Offers rapid development and deployment

After you collect some data, your viewers may want to see the information at the earliest. For example, in the case of an application for travelers, the traveler may need the information in real-time so that it supports his/her driving decisions. Your audience will find other ways if you can’t offer information in real-time.

Example: Suppose you’re developing a stock trading platform. Real-time data visualization is crucial for traders to make informed decisions. Utilizing technologies like WebSocket for real-time data streaming and libraries like D3.js for rapid visualization development can enable quick deployment of visually appealing charts that update in real-time as market data changes.
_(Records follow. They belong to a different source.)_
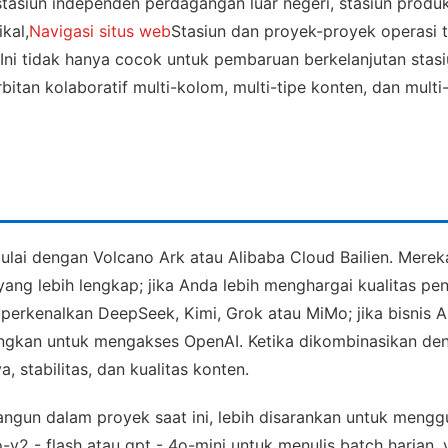
stasiun independen perdagangan luar negeri, stasiun produk
ikal,
Navigasi situs web
Stasiun dan proyek-proyek operasi t
 Ini tidak hanya cocok untuk pembaruan berkelanjutan stasi
tan kolaboratif multi-kolom, multi-tipe konten, dan multi-
lai dengan Volcano Ark atau Alibaba Cloud Bailien. Merek
ang lebih lengkap; jika Anda lebih menghargai kualitas pen
perkenalkan DeepSeek, Kimi, Grok atau MiMo; jika bisnis 
bangkan untuk mengakses OpenAI. Ketika dikombinasikan deng
 stabilitas, dan kualitas konten.
ngun dalam proyek saat ini, lebih disarankan untuk meng
-v2 - flash atau gpt - 4o-mini untuk menulis batch harian,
In conclusion, effective data visualization is crucial for businesses navigating the complexities of a data-driven world. By embodying characteristics like meaningfulness, desirability, and usability, data visualization helps users extract valuable insights and make informed decisions.

Visually appealing designs that engage audiences and scalable solutions accommodating evolving data needs benefit businesses, especially interactive map visualizations that offer the right information at the right time.

Moreover, ensuring accessibility and providing rapid development and deployment further enhance the value of data visualization in driving business success. Embracing these qualities fosters clarity, understanding, and enables businesses to fully utilize their data for strategic growth and innovation.